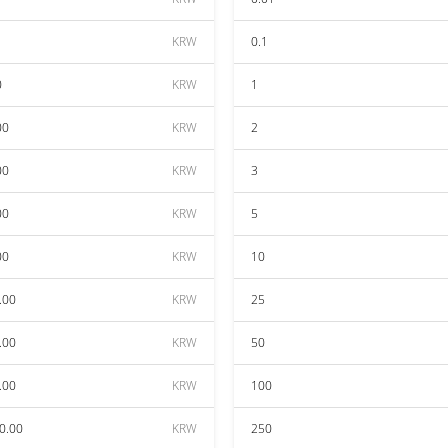
KRW
0.1
0
KRW
1
00
KRW
2
00
KRW
3
00
KRW
5
00
KRW
10
.00
KRW
25
.00
KRW
50
.00
KRW
100
0.00
KRW
250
###
_What needs to be done:_
Return all of the material above unchanged, minus its pictures.

_Response:_
KRW
0.1
0
KRW
1
00
KRW
2
00
KRW
3
00
KRW
5
00
KRW
10
.00
KRW
25
.00
KRW
50
.00
KRW
100
0.00
KRW
250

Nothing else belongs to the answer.